[Date Prev][Date Next]
I have noticed in various documents purporting to describe LDAP and
OpenLDAP that in LDIF files most insisted on including objectclass: top
some did not, further most documents included the objectclass hierarchy
(e.g. objectclass: person and objectclass: inetOrgPerson) but some did
not. My reading of the RFC is not conclusive on either point.
I've just run a series of experiments using OpenLDAP 2.0.27-2.7.1 on a
RedHat 7.1 ish installation to try and prove the issue:
I was able to create an apparently fully operational LDAP directory
(with my small experimental data set) without.
1. any objectclass:top entries
2. a single objectclass: inetOrgPerson (no hierarchy)
It also appeared that I was able to search on attributes that were
included in the object hierarchy but not in inetOrgPerson (e.g.
telephonenumber, cn and sn).
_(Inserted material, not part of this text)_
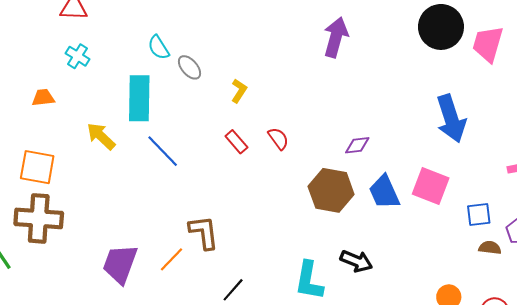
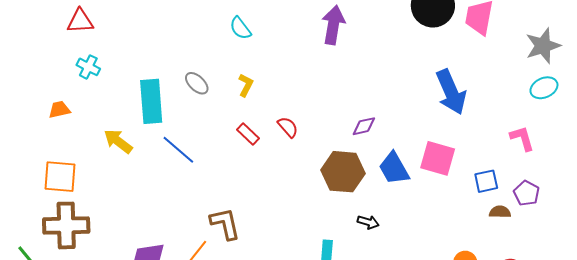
cyan semicircle: (159, 47) -> (240, 28), moved
gray ellipse: (190, 67) -> (197, 83), moved
black arrow: (356, 261) -> (368, 222), moved, size x0.7

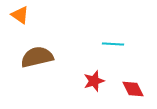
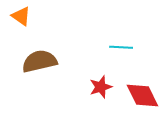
red diamond: (133, 89) -> (142, 96), size x1.4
I could find no apparent problems in the
limited testing that I did
This seems to me to be sensible behavior since the schema defines to
OpenLDAP the object hierarchy including top and OpenLDAP can process it
a lot faster than I can type it!. Further as a naturally lazy human
being it has lots of appeal! However before I go barreling into
full-blooded ruby/openldap implementation using this technique:
1. is there anything I cannot do with this set-up
2. are there limitations in using this approach security etc. etc
3. is there something coming down the pike that is going to make me
suffer for my laziness
Appreciate any help, thoughts or insight.